Over the past year, there has been increased attention on the right to legal representation for children who have been separated from their families at our borders. Images and stories of young children attending court hearings alone, without an attorney, have been shared by media outlets all over the world.
With this new focus on the legal rights of children comes an opportunity to examine this critical issue within the context of our dependency court system. In a recent article, The Chronicle of Social Change highlighted the October Washington State Supreme Court decision, In the Matter of the Dependency of E.H., which denies children a right to legal representation in their dependency court proceedings.
The Washington Supreme Court got it wrong. All parties – including children – must have access to high-quality legal representation.
Like it or not, the dependency court system is an adversarial system. While there are many points during a child welfare case where collaboration is effective and serves the family well, it cannot be overlooked that families are brought into the court process because the government has stepped into their private lives. In dependency proceedings, the state or county is most often seeking to separate children from their parents – an action that is very rarely welcomed or wanted.
This action has a significant impact on the life of a child, as do the decisions that follow – where the child will live, what contact will continue between the child and parents, siblings and other relatives, whether the child’s educational and medical needs are being met, and whether the child will eventually return home. The child’s life rests in the hands of the court. Without genuine voice – legal representation – in these proceedings, the child is chattel.
The Washington Supreme Court in part denied a right to counsel based on a confounding assumption that, unlike for parents, there is no great potential for a loss of liberty for the child. An attorney might “increase the child’s comfort and agency in the courtroom,” but per the court, there is very little concern of an erroneous abridgement of a child’s liberty.

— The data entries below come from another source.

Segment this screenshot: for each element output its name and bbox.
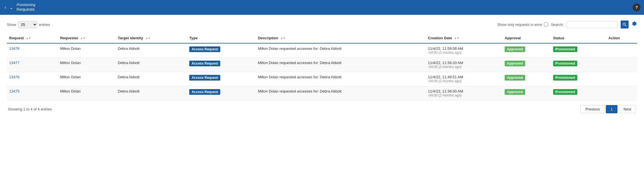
table-row: 13478 Milton Dolan Debra Abbott Access R… — [7, 43, 637, 58]
request-link[interactable]: 13476 — [9, 75, 19, 79]
cell-status: Provisioned — [551, 86, 606, 100]
cell-request: 13477 — [7, 58, 58, 72]
page-1-button[interactable]: 1 — [606, 105, 617, 113]
col-status: Status — [551, 33, 606, 43]
request-link[interactable]: 13477 — [9, 61, 19, 65]
footer-row: Showing 1 to 4 of 4 entries Previous 1 N… — [7, 105, 637, 113]
sort-requester-icon[interactable]: ▲▼ — [80, 37, 85, 40]
cell-request: 13478 — [7, 43, 58, 58]
col-description: Description ▲▼ — [256, 33, 426, 43]
col-type: Type — [187, 33, 256, 43]
cell-description: Milton Dolan requested accesses for: Deb… — [256, 43, 426, 58]
creation-date-main: 11/4/22, 11:38:00 AM — [428, 89, 500, 93]
page-title: Provisioning Requests — [17, 3, 35, 12]
cell-action — [606, 72, 637, 86]
cell-requester: Milton Dolan — [58, 72, 116, 86]
svg-point-0 — [623, 23, 625, 25]
search-icon — [623, 22, 627, 26]
table-row: 13476 Milton Dolan Debra Abbott Access R… — [7, 72, 637, 86]
cell-requester: Milton Dolan — [58, 58, 116, 72]
type-badge: Access Request — [189, 75, 220, 81]
down-button[interactable]: ⌄ — [8, 4, 14, 11]
approval-badge: Approved — [505, 75, 525, 81]
table-row: 13477 Milton Dolan Debra Abbott Access R… — [7, 58, 637, 72]
requests-table: Request ▲▼ Requester ▲▼ Target identity … — [7, 33, 637, 100]
svg-line-1 — [625, 25, 627, 26]
cell-type: Access Request — [187, 86, 256, 100]
pagination: Previous 1 Next — [580, 105, 636, 113]
cell-request: 13475 — [7, 86, 58, 100]
cell-description: Milton Dolan requested accesses for: Deb… — [256, 86, 426, 100]
cell-status: Provisioned — [551, 58, 606, 72]
creation-date-sub: -04:00 (2 months ago) — [428, 93, 500, 97]
help-icon[interactable]: ? — [633, 3, 641, 11]
previous-button[interactable]: Previous — [580, 105, 605, 113]
cell-approval: Approved — [502, 72, 551, 86]
cell-description: Milton Dolan requested accesses for: Deb… — [256, 58, 426, 72]
cell-type: Access Request — [187, 58, 256, 72]
cell-request: 13476 — [7, 72, 58, 86]
settings-button[interactable] — [631, 21, 637, 28]
status-badge: Provisioned — [553, 75, 577, 81]
cell-creation-date: 11/4/22, 11:38:00 AM -04:00 (2 months ag… — [426, 86, 502, 100]
top-bar-right: ? — [633, 3, 641, 11]
cell-status: Provisioned — [551, 43, 606, 58]
cell-creation-date: 11/4/22, 11:49:51 AM -04:00 (2 months ag… — [426, 72, 502, 86]
request-link[interactable]: 13475 — [9, 89, 19, 93]
error-filter-checkbox[interactable] — [544, 22, 548, 26]
page-title-line1: Provisioning — [17, 3, 35, 7]
cell-approval: Approved — [502, 43, 551, 58]
cell-type: Access Request — [187, 43, 256, 58]
error-filter-label: Show only requests in error — [497, 22, 542, 27]
cell-action — [606, 58, 637, 72]
creation-date-sub: -04:00 (2 months ago) — [428, 79, 500, 83]
search-input[interactable] — [566, 21, 618, 28]
approval-badge: Approved — [505, 89, 525, 95]
toolbar-left: Show 10 25 50 100 entries — [7, 21, 50, 28]
table-header-row: Request ▲▼ Requester ▲▼ Target identity … — [7, 33, 637, 43]
cell-approval: Approved — [502, 58, 551, 72]
sort-description-icon[interactable]: ▲▼ — [280, 37, 286, 40]
status-badge: Provisioned — [553, 61, 577, 66]
request-link[interactable]: 13478 — [9, 46, 19, 51]
showing-text: Showing 1 to 4 of 4 entries — [8, 107, 52, 111]
cell-requester: Milton Dolan — [58, 86, 116, 100]
cell-creation-date: 11/4/22, 11:56:33 AM -04:00 (2 months ag… — [426, 58, 502, 72]
cell-target-identity: Debra Abbott — [116, 86, 187, 100]
main-content: Show 10 25 50 100 entries Show only requ… — [0, 15, 644, 195]
gear-icon — [631, 21, 637, 27]
show-label: Show — [7, 22, 16, 27]
col-approval: Approval — [502, 33, 551, 43]
top-bar: ‹ ⌄ Provisioning Requests ? — [0, 0, 644, 15]
cell-action — [606, 86, 637, 100]
status-badge: Provisioned — [553, 89, 577, 95]
creation-date-main: 11/4/22, 11:59:08 AM — [428, 46, 500, 51]
cell-approval: Approved — [502, 86, 551, 100]
next-button[interactable]: Next — [619, 105, 636, 113]
cell-type: Access Request — [187, 72, 256, 86]
cell-action — [606, 43, 637, 58]
creation-date-sub: -04:00 (2 months ago) — [428, 65, 500, 69]
cell-creation-date: 11/4/22, 11:59:08 AM -04:00 (2 months ag… — [426, 43, 502, 58]
error-filter: Show only requests in error — [497, 22, 548, 27]
back-button[interactable]: ‹ — [3, 4, 7, 11]
cell-target-identity: Debra Abbott — [116, 58, 187, 72]
sort-target-icon[interactable]: ▲▼ — [145, 37, 150, 40]
cell-target-identity: Debra Abbott — [116, 72, 187, 86]
sort-date-icon[interactable]: ▲▼ — [454, 37, 459, 40]
search-button[interactable] — [621, 20, 629, 28]
approval-badge: Approved — [505, 46, 525, 52]
table-row: 13475 Milton Dolan Debra Abbott Access R… — [7, 86, 637, 100]
status-badge: Provisioned — [553, 46, 577, 52]
approval-badge: Approved — [505, 61, 525, 66]
entries-select[interactable]: 10 25 50 100 — [18, 21, 37, 28]
search-label: Search: — [551, 22, 564, 27]
entries-text: entries — [39, 22, 50, 27]
col-target-identity: Target identity ▲▼ — [116, 33, 187, 43]
col-request: Request ▲▼ — [7, 33, 58, 43]
toolbar: Show 10 25 50 100 entries Show only requ… — [7, 20, 637, 28]
col-requester: Requester ▲▼ — [58, 33, 116, 43]
cell-status: Provisioned — [551, 72, 606, 86]
col-action: Action — [606, 33, 637, 43]
sort-request-icon[interactable]: ▲▼ — [26, 37, 31, 40]
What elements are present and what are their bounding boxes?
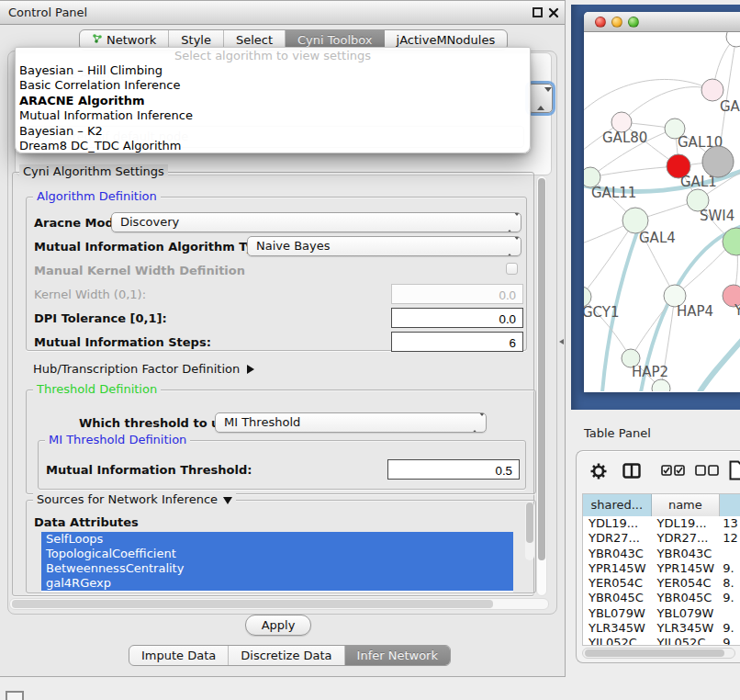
close-traffic-light-icon[interactable] <box>595 17 606 28</box>
unchecked-pair-icon[interactable] <box>695 465 719 479</box>
kernel-width-label: Kernel Width (0,1): <box>34 288 146 301</box>
table-cell: YBR045C <box>583 591 652 605</box>
column-header-name[interactable]: name <box>652 494 721 516</box>
dpi-tolerance-label: DPI Tolerance [0,1]: <box>34 311 167 325</box>
mi-threshold-definition-title: MI Threshold Definition <box>45 433 190 446</box>
network-node-bottom[interactable] <box>652 379 670 391</box>
settings-vertical-scrollbar[interactable] <box>536 175 547 596</box>
algorithm-combobox-fragment[interactable] <box>528 84 553 113</box>
table-row[interactable]: YDR27...YDR27...12 <box>583 531 740 546</box>
table-row[interactable]: YDL19...YDL19...13 <box>583 516 740 531</box>
close-icon[interactable] <box>548 7 559 18</box>
algorithm-option[interactable]: Mutual Information Inference <box>16 108 530 123</box>
column-header-shared-name[interactable]: shared... <box>583 494 652 516</box>
float-window-icon[interactable] <box>533 7 543 17</box>
tab-label: Cyni Toolbox <box>297 33 373 47</box>
table-cell: 13 <box>720 516 740 531</box>
mi-threshold-label: Mutual Information Threshold: <box>46 463 252 477</box>
table-cell: YDL19... <box>583 516 652 531</box>
columns-icon[interactable] <box>622 463 641 481</box>
table-cell: YBL079W <box>652 606 721 621</box>
table-cell: 9. <box>720 591 740 605</box>
dpi-tolerance-field[interactable] <box>391 308 523 328</box>
algorithm-option[interactable]: ARACNE Algorithm <box>16 94 530 108</box>
dropdown-placeholder: Select algorithm to view settings <box>16 49 530 63</box>
table-header-row: shared... name <box>583 494 740 516</box>
node-label: GAL11 <box>591 185 636 201</box>
hub-definition-expander[interactable]: Hub/Transcription Factor Definition <box>33 362 254 376</box>
network-node-gray-node[interactable] <box>702 146 734 177</box>
algorithm-definition-group: Algorithm Definition Aracne Mode: Discov… <box>26 197 527 351</box>
data-attribute-item-selected[interactable]: BetweennessCentrality <box>41 561 513 576</box>
tab-label: Network <box>107 33 156 47</box>
algorithm-option[interactable]: Bayesian – Hill Climbing <box>16 63 530 78</box>
tab-label: Select <box>236 33 273 47</box>
node-label: GAL4 <box>639 230 676 246</box>
network-node-edge-node[interactable] <box>726 32 740 47</box>
algorithm-option[interactable]: Basic Correlation Inference <box>16 78 530 93</box>
zoom-traffic-light-icon[interactable] <box>628 17 639 28</box>
control-panel-window: Control Panel Network Style Select Cyni … <box>0 0 566 677</box>
apply-button[interactable]: Apply <box>245 615 311 636</box>
data-attributes-label: Data Attributes <box>34 515 139 529</box>
settings-horizontal-scrollbar[interactable] <box>9 598 549 610</box>
algorithm-option[interactable]: Dream8 DC_TDC Algorithm <box>16 139 530 153</box>
table-cell: YLR345W <box>652 621 721 636</box>
threshold-definition-group: Threshold Definition Which threshold to … <box>26 390 536 494</box>
tab-discretize-data[interactable]: Discretize Data <box>229 646 344 665</box>
table-cell: YPR145W <box>583 561 652 576</box>
table-panel-title: Table Panel <box>584 426 651 440</box>
table-cell: 8. <box>720 576 740 591</box>
gear-icon[interactable] <box>589 462 608 483</box>
hub-definition-label: Hub/Transcription Factor Definition <box>33 362 240 376</box>
app-root: Control Panel Network Style Select Cyni … <box>0 0 740 700</box>
network-canvas[interactable]: GALGAL80GAL10GAL1GAL11SWI4GAL4GCY1HAP4YH… <box>584 32 740 391</box>
table-row[interactable]: YIL052CYIL052C9. <box>583 636 740 646</box>
node-label: GAL80 <box>602 130 647 146</box>
table-row[interactable]: YBR045CYBR045C9. <box>583 591 740 605</box>
split-pane-handle[interactable] <box>559 337 565 346</box>
document-icon[interactable] <box>729 460 740 483</box>
table-cell: YLR345W <box>583 621 652 636</box>
table-cell: 12 <box>720 531 740 546</box>
data-attribute-item-selected[interactable]: TopologicalCoefficient <box>41 547 513 561</box>
mi-type-label: Mutual Information Algorithm Type: <box>34 240 275 254</box>
dropdown-item-list: Bayesian – Hill ClimbingBasic Correlatio… <box>16 63 530 153</box>
table-horizontal-scrollbar[interactable] <box>582 648 735 659</box>
column-header-cut[interactable] <box>720 494 740 516</box>
node-table[interactable]: shared... name YDL19...YDL19...13YDR27..… <box>582 493 740 646</box>
checked-pair-icon[interactable] <box>661 465 685 479</box>
which-threshold-combobox[interactable]: MI Threshold <box>215 412 487 433</box>
mi-algorithm-type-combobox[interactable]: Naive Bayes <box>247 236 521 256</box>
data-attributes-list[interactable]: SelfLoopsTopologicalCoefficientBetweenne… <box>41 532 513 593</box>
minimize-traffic-light-icon[interactable] <box>611 17 622 28</box>
manual-kernel-checkbox[interactable] <box>506 263 518 275</box>
table-cell: 9. <box>720 621 740 636</box>
tab-infer-network[interactable]: Infer Network <box>345 646 450 665</box>
table-row[interactable]: YLR345WYLR345W9. <box>583 621 740 636</box>
attributes-scrollbar[interactable] <box>525 502 534 560</box>
node-label: HAP4 <box>677 303 713 320</box>
kernel-width-field[interactable] <box>391 284 523 304</box>
data-attribute-item-selected[interactable]: gal4RGexp <box>41 576 513 591</box>
network-edge <box>700 337 740 391</box>
expander-collapsed-icon <box>247 365 254 374</box>
combo-stepper-icon <box>471 416 479 429</box>
algorithm-option[interactable]: Bayesian – K2 <box>16 124 530 139</box>
table-row[interactable]: YBR043CYBR043C <box>583 547 740 561</box>
mi-threshold-field[interactable] <box>387 459 520 480</box>
tab-impute-data[interactable]: Impute Data <box>129 646 229 665</box>
table-row[interactable]: YPR145WYPR145W9. <box>583 561 740 576</box>
table-panel: shared... name YDL19...YDL19...13YDR27..… <box>576 450 740 663</box>
mi-steps-field[interactable] <box>391 332 523 352</box>
table-row[interactable]: YER054CYER054C8. <box>583 576 740 591</box>
aracne-mode-combobox[interactable]: Discovery <box>111 212 521 232</box>
table-cell: YBL079W <box>583 606 652 621</box>
expander-expanded-icon[interactable] <box>223 497 232 504</box>
tab-label: Impute Data <box>141 649 216 662</box>
data-attribute-item-selected[interactable]: SelfLoops <box>41 532 513 547</box>
table-cell: YBR045C <box>652 591 721 605</box>
combo-stepper-icon <box>506 216 514 229</box>
table-row[interactable]: YBL079WYBL079W <box>583 606 740 621</box>
combo-stepper-icon <box>537 92 545 105</box>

The Washington Supreme Court got it wrong. To a young child, an unwarranted separation from parents, extended family, community, classmates and other supports may be the greatest deprivation that child will suffer. When separation is necessary due to a finding of abuse or neglect, the harm resulting from erroneous decisions continues, as the court will make many other decisions permanently impacting the child’s well-being: medical and mental health care decisions, school, placement, relationships with extended family and more.
Placement in foster care, whether for a few days or many months, can have a lifelong effect on the child. Countless research studies have documented the trauma and harm of separation. While we maintain that attorneys for both parents and children are critical, the damage to a child, when her rights are left unprotected, cannot be easily undone.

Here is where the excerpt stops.